__Assigned task__: Transcribe every entry that follows exactly, omitting all pictures.

__The data__:

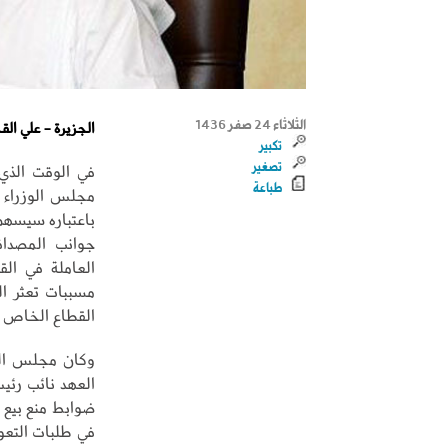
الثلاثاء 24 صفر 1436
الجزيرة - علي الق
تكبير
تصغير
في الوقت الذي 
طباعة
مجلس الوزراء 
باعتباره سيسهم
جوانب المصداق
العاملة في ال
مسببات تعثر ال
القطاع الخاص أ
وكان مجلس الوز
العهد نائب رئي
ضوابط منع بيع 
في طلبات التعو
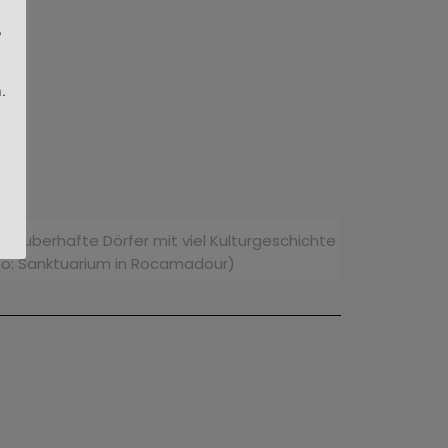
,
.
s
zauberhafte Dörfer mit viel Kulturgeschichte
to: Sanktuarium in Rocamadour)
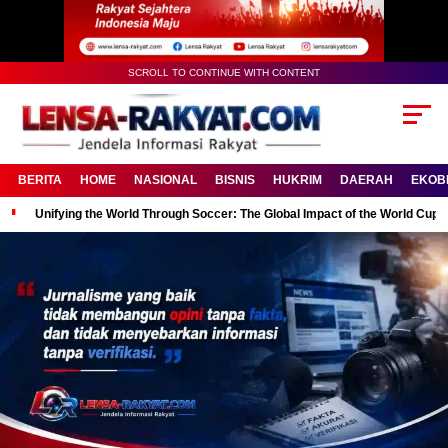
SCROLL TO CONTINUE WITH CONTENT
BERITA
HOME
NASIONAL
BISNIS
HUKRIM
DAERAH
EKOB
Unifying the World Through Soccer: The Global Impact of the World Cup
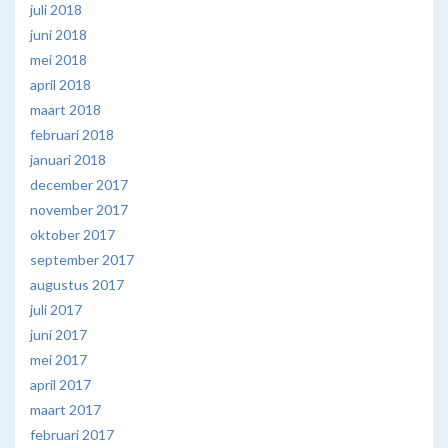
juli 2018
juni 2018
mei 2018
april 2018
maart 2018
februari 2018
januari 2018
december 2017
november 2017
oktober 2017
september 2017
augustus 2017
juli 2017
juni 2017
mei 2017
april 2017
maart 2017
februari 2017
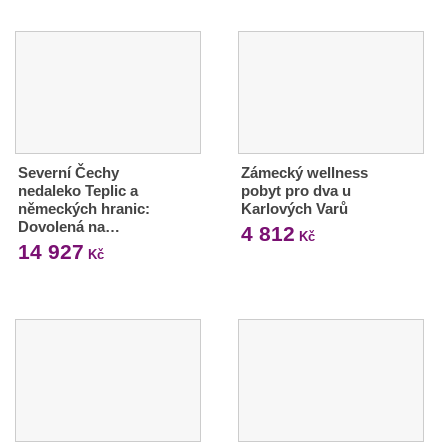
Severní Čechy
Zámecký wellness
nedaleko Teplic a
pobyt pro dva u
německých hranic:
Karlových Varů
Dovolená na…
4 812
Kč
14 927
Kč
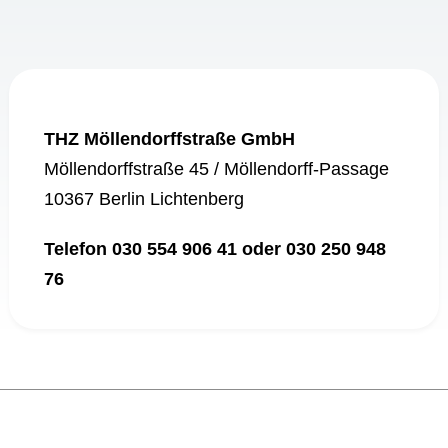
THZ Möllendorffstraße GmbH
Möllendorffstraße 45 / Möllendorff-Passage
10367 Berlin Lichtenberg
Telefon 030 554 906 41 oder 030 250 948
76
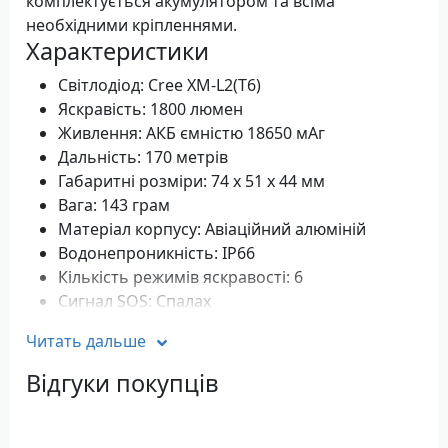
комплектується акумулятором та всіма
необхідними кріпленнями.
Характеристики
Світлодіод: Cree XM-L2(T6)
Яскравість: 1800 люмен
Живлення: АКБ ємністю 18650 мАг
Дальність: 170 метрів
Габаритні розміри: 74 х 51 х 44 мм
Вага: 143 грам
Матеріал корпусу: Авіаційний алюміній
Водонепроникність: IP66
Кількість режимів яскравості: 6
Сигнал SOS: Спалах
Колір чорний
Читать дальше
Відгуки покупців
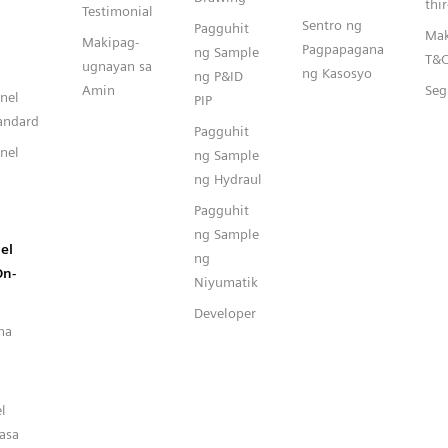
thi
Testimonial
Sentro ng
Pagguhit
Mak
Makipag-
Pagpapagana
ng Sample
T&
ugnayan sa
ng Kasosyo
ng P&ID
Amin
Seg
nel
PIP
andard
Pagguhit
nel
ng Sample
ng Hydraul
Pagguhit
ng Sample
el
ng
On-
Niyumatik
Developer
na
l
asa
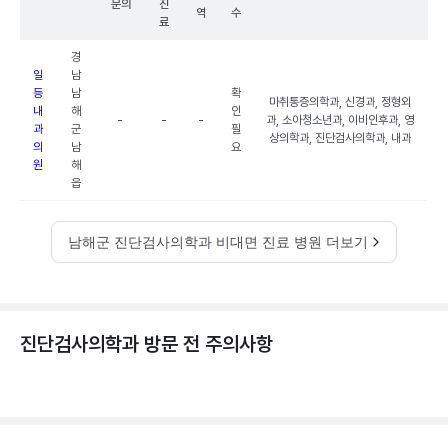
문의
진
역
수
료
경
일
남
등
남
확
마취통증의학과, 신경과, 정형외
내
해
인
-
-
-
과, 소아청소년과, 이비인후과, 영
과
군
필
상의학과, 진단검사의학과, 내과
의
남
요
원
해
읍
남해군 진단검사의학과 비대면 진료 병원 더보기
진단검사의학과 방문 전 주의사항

__Worked solution__:
الثلاثاء 24 صفر 1436
الجزيرة - علي الق
تكبير
تصغير
في الوقت الذي 
طباعة
مجلس الوزراء 
باعتباره سيسهم
جوانب المصداق
العاملة في ال
مسببات تعثر ال
القطاع الخاص أ
وكان مجلس الوز
العهد نائب رئي
ضوابط منع بيع 
في طلبات التعو
,
.
s
zauberhafte Dörfer mit viel Kulturgeschichte
to: Sanktuarium in Rocamadour)
SCROLL TO CONTINUE WITH CONTENT
BERITA
HOME
NASIONAL
BISNIS
HUKRIM
DAERAH
EKOB
Unifying the World Through Soccer: The Global Impact of the World Cup
juli 2018
juni 2018
mei 2018
april 2018
maart 2018
februari 2018
januari 2018
december 2017
november 2017
oktober 2017
september 2017
augustus 2017
juli 2017
juni 2017
mei 2017
april 2017
maart 2017
februari 2017
Severní Čechy
Zámecký wellness
nedaleko Teplic a
pobyt pro dva u
německých hranic:
Karlových Varů
Dovolená na…
4 812
Kč
14 927
Kč
THZ Möllendorffstraße GmbH
Möllendorffstraße 45 / Möllendorff-Passage
10367 Berlin Lichtenberg
Telefon 030 554 906 41 oder 030 250 948
76
комплектується акумулятором та всіма
необхідними кріпленнями.
Характеристики
Світлодіод: Cree XM-L2(T6)
Яскравість: 1800 люмен
Живлення: АКБ ємністю 18650 мАг
Дальність: 170 метрів
Габаритні розміри: 74 х 51 х 44 мм
Вага: 143 грам
Матеріал корпусу: Авіаційний алюміній
Водонепроникність: IP66
Кількість режимів яскравості: 6
Сигнал SOS: Спалах
Колір чорний
Читать дальше
Відгуки покупців
thi
Testimonial
Sentro ng
Pagguhit
Mak
Makipag-
Pagpapagana
ng Sample
T&
ugnayan sa
ng Kasosyo
ng P&ID
Amin
Seg
nel
PIP
andard
Pagguhit
nel
ng Sample
ng Hydraul
Pagguhit
ng Sample
el
ng
On-
Niyumatik
Developer
na
l
asa
문의
진
역
수
료
경
일
남
등
남
확
마취통증의학과, 신경과, 정형외
내
해
인
-
-
-
과, 소아청소년과, 이비인후과, 영
과
군
필
상의학과, 진단검사의학과, 내과
의
남
요
원
해
읍
남해군 진단검사의학과 비대면 진료 병원 더보기
진단검사의학과 방문 전 주의사항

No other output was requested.